Molecular Corridor Figure 1 shows two-dimensional maps of molar mass (M) plotted against saturation mass concentration for pure organic compounds (C0) for identified SOA compounds formed from oxidation of dodecane, α-pinene and isoprene (6). These compounds, detected in laboratory experiments and the related references, were summarized in Shiraiwa et al. (2014) (6). Values of C0 were estimated using the EVAPORATION model (36). The markers in Figure 1 are color-coded with atomic O:C ratio. Generally, volatility decreases and molar mass increases with chemical aging of SOA both in the gas and particle phases. Molar mass of oxidation products tightly correlates with volatility with a high coefficient of determination (R2). The 95% prediction intervals (dashed lines in Figure 1) can be regarded as molecular corridors within which additional unidentified oxidation products are likely to fall. The negative slope of the fit lines corresponds to the increase in molar mass required to decrease volatility by one order of magnitude, -dM/dlogC0. It increases from ~15 g mol-1 for isoprene to ~25 g mol-1 for dodecane, depending on the molecular size of the SOA precursor and the O:C ratio of the reaction products (6). Figure 1(d) shows the ensemble of molecular corridors with a total of 909 identified oxidation products from seven different SOA precursors (dodecane, cyclododecane, hexylcyclohexane, α-pinene, limonene, isoprene, and glyoxal) (6). They are constrained by two boundary lines corresponding to the volatility of linear alkanes CnH2n+2 and sugar alcohols CnH2n+2On. These lines illustrate the regular dependence of volatility 212

on the molar mass of organic compounds; the different slopes of 30 g mol-1 for CnH2n+2 and 12 g mol-1 for CnH2n+2On reflect that the decrease of volatility with increasing molar mass is stronger for polar compounds.
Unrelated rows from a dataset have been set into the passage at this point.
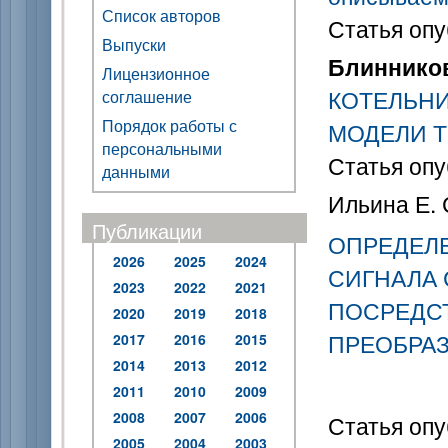
Список авторов
Статья опу
Выпуски
Блинников
Лицензионное
КОТЕЛЬНИ
соглашение
Порядок работы с
МОДЕЛИ 
персональными
Статья опу
данными
Ильина Е. С
Публикации
ОПРЕДЕЛ
2026
2025
2024
СИГНАЛА
2023
2022
2021
ПОСРЕДС
2020
2019
2018
ПРЕОБРА
2017
2016
2015
2014
2013
2012
2011
2010
2009
2008
2007
2006
Статья опу
2005
2004
2003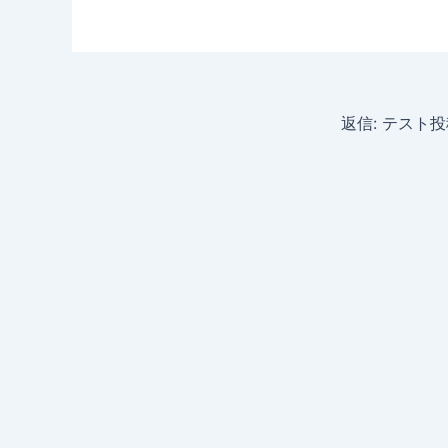
返信: テスト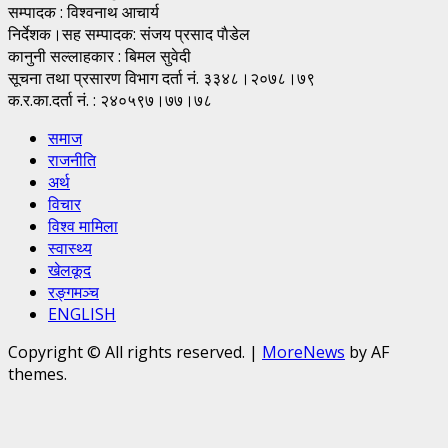
सम्पादक : विश्वनाथ आचार्य
निर्देशक।सह सम्पादक: संजय प्रसाद पाैडेल
कानुनी सल्लाहकार : बिमल सुवेदी
सूचना तथा प्रसारण विभाग दर्ता नं. ३३४८।२०७८।७९
क.र.का.दर्ता नं. : २४०५९७।७७।७८
समाज
राजनीति
अर्थ
विचार
विश्व मामिला
स्वास्थ्य
खेलकूद
रङ्गमञ्च
ENGLISH
Copyright © All rights reserved.
|
MoreNews
by AF
themes.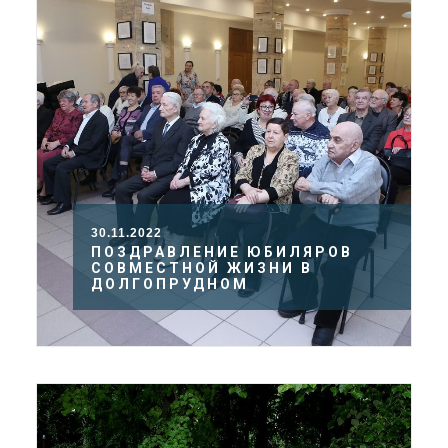
30.11.2022
ПОЗДРАВЛЕНИЕ ЮБИЛЯРОВ
СОВМЕСТНОЙ ЖИЗНИ В
ДОЛГОПРУДНОМ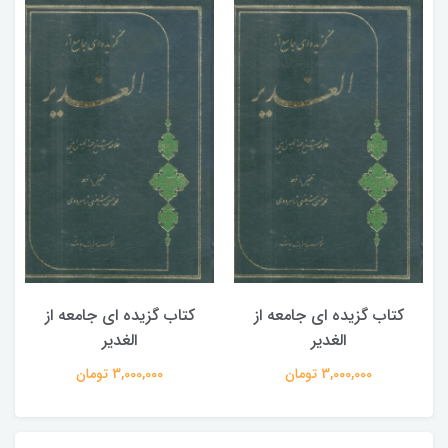
کتاب گزیده ای جامعه از
کتاب گزیده ای جامعه از
الغدیر
الغدیر
3,000,000 تومان
3,000,000 تومان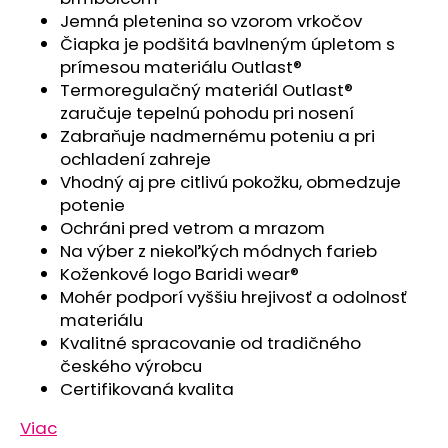
č
Jemná pletenina so vzorom vrkočov
a
Čiapka je podšitá bavlneným úpletom s
m
prímesou materiálu Outlast®
e
Termoregulačný materiál Outlast®
zaručuje tepelnú pohodu pri nosení
ČIAPKA
Zabraňuje nadmernému poteniu a pri
TENKÁ
ochladení zahreje
PLOCHÝ
ŠEV
Vhodný aj pre citlivú pokožku, obmedzuje
OUTLAST®
potenie
-
Ochráni pred vetrom a mrazom
RUŽOVÁ
BABY
Na výber z niekoľkých módnych farieb
Koženkové logo Baridi wear®
€9,62
Mohér podporí vyššiu hrejivosť a odolnosť
materiálu
Kvalitné spracovanie od tradičného
českého výrobcu
Certifikovaná kvalita
Viac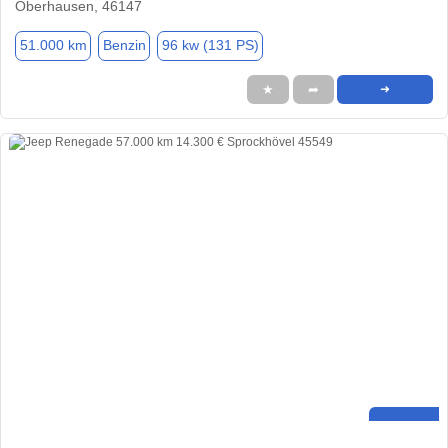
Oberhausen, 46147
51.000 km
Benzin
96 kw (131 PS)
★
➦
➜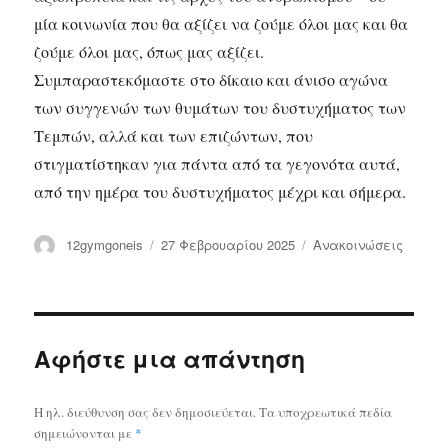
μία κοινωνία που θα αξίζει να ζούμε όλοι μας και θα
ζούμε όλοι μας, όπως μας αξίζει.
Συμπαραστεκόμαστε στο δίκαιο και άνισο αγώνα
των συγγενών των θυμάτων του δυστυχήματος των
Τεμπών, αλλά και των επιζώντων, που
στιγματίστηκαν για πάντα από τα γεγονότα αυτά,
από την ημέρα του δυστυχήματος μέχρι και σήμερα.
Συντάκτης
12gymgoneis
Δημοσιεύτηκε
27 Φεβρουαρίου 2025
Κατηγορίες
Ανακοινώσεις
την
Αφήστε μια απάντηση
Η ηλ. διεύθυνση σας δεν δημοσιεύεται.
Τα υποχρεωτικά πεδία
σημειώνονται με
*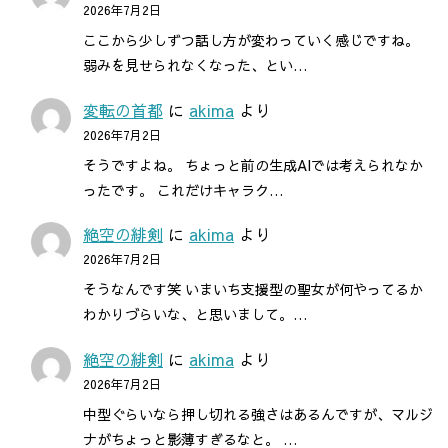
2026年7月2日
ここから少しずつ話し方が変わっていく感じですね。
弱みを見せられなくなった、とい…
変転の首都
に
akima
より
2026年7月2日
そうですよね。 ちょっと前の生成AIでは考えられなか
ったです。 これだけキャラク…
絶空の緋剣
に
akima
より
2026年7月2日
そうなんです笑 いまいち支援型の聖女が何やってるか
わかりづらいな、と思いまして。…
絶空の緋剣
に
akima
より
2026年7月2日
中型ぐらいなら押し切れる強さはあるんですが、マルジ
ナがちょっと影薄すぎるなと。 …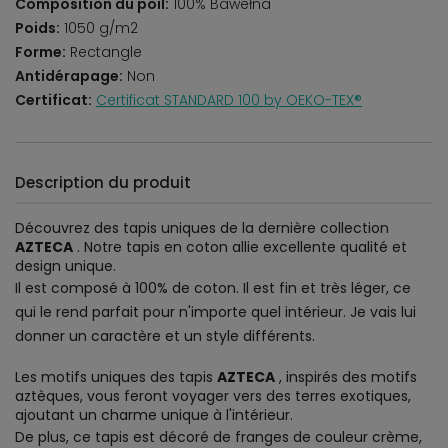
Composition du poil:
100% Bawełna
Poids:
1050 g/m2
Forme:
Rectangle
Antidérapage:
Non
Certificat:
Certificat STANDARD 100 by OEKO-TEX®
Description du produit
Découvrez des tapis uniques de la dernière collection
AZTECA
. Notre tapis en coton allie excellente qualité et
design unique.
Il est composé à 100% de coton. Il est fin et très léger, ce
qui le rend parfait pour n'importe quel intérieur. Je vais lui
donner un caractère et un style différents.
Les motifs uniques des tapis
AZTECA
, inspirés des motifs
aztèques, vous feront voyager vers des terres exotiques,
ajoutant un charme unique à l'intérieur.
De plus, ce tapis est décoré de franges de couleur crème,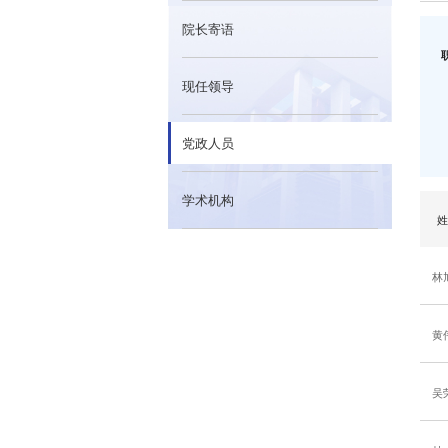
院长寄语
现任领导
党政人员
学术机构
林
黄
吴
Figure 1. Molar mass vs. volatility (saturation mass concentration of pure compounds, C0) at 298 K for oxidation products of (a) dodecane at low NO condition, (b) α-pinene and (c) isoprene. The open and solid markers correspond to the gas- and particle-phase products, respectively, color-coded by atomic O:C ratio. With a linear regression analysis, the coefficient of determination (R2), fitted lines (dotted lines) and their slopes (m), and prediction intervals with 95% confidence (dashed lines) are shown. (d) Ensemble of molecular corridors. The dotted lines represent linear alkanes CnH2n+2 (purple with O:C = 0) and sugar alcohols CnH2n+2On (red with O:C = 1). Chemical structures of some representative products are shown. Adapted from reference (6). Copyright 2014, Copernicus Publications.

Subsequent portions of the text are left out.